Dans une scène mémorable et macabre où Norma joue au bridge avec d’autres vieilles stars du muet, ce sont les vraies qui jouent leur propre rôle, en particulier Buster Keaton.

Mais au générique de Boulevard du Crepuscule, on compte aussi le véritable Cecile B. DeMille, le réalisateur qui avait fait de Swanson une star à l’époque du muet mais qui, lui, réussit à très bien s’adapter au parlant. D’ailleurs, dans la scène où Norma vient lui rendre visite aux studios Paramount, le réalisateur est en train de tourner le film Samson et Dalila qui deviendra son plus grand succès (avant qu’il ne réalise Sous le plus grand chapiteau du monde en 1952 et Les Dix Commandements en 1956).
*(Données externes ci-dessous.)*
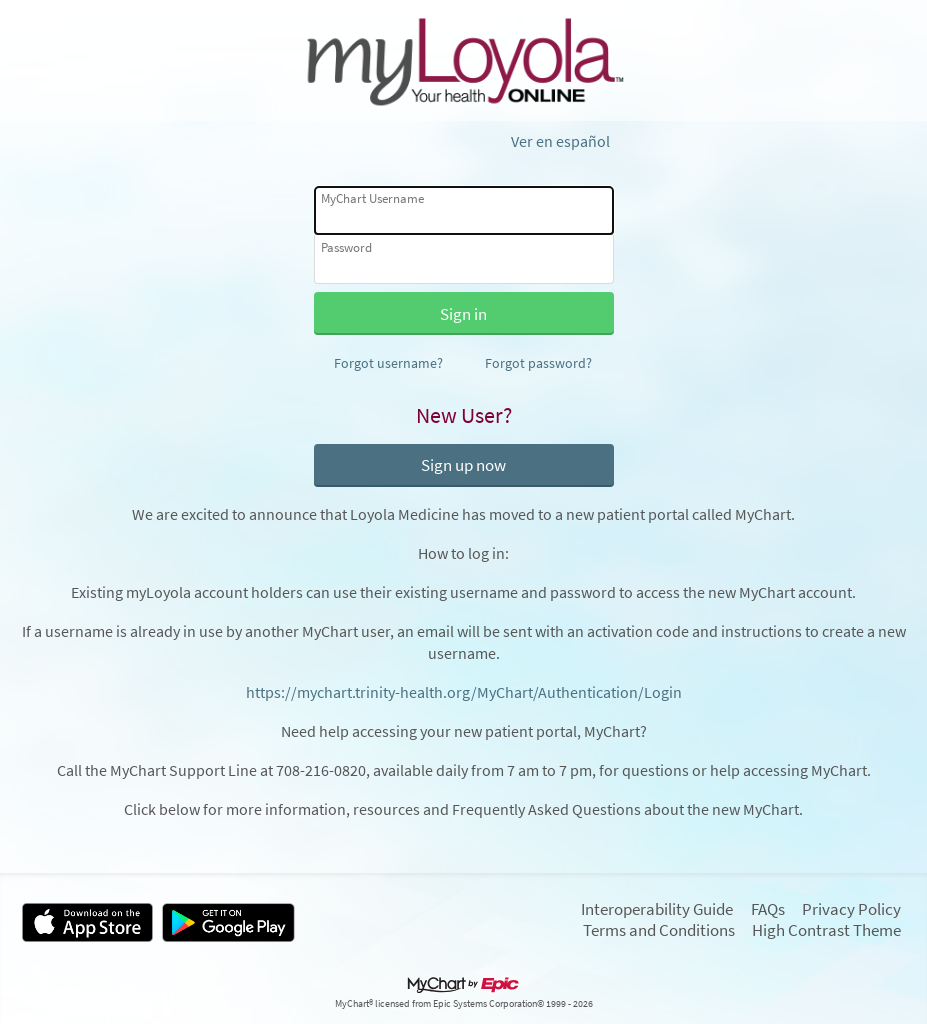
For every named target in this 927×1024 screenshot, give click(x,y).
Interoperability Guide (657, 909)
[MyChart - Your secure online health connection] (463, 61)
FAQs (768, 909)
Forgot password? (538, 363)
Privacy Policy (851, 909)
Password (346, 247)
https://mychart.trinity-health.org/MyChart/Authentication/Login (464, 692)
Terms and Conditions (659, 930)
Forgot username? (388, 363)
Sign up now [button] (463, 465)
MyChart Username (372, 198)
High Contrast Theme (826, 930)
11. Une satire féroce d’Hollywood

Conscient que son film, très critique à l’égard d’Hollywood, ne plairait pas à tout le monde dans le petit milieu, Billy Wilder laissa penser qu’il était en train de réaliser une comédie intitulée “Can of Beans” (une boîte de haricot).

Des soupçons justifiées d’ailleurs : à la fin de l’avant-première du film, Louis B. Mayer, le patron du studio MGM, aurait dit à Wilder : “Salopard ! Vous avez déshonoré l’industrie qui vous a fait et vous a nourri. On devrait vous punir par le goudron et les plumes et vous virer d’Hollywood”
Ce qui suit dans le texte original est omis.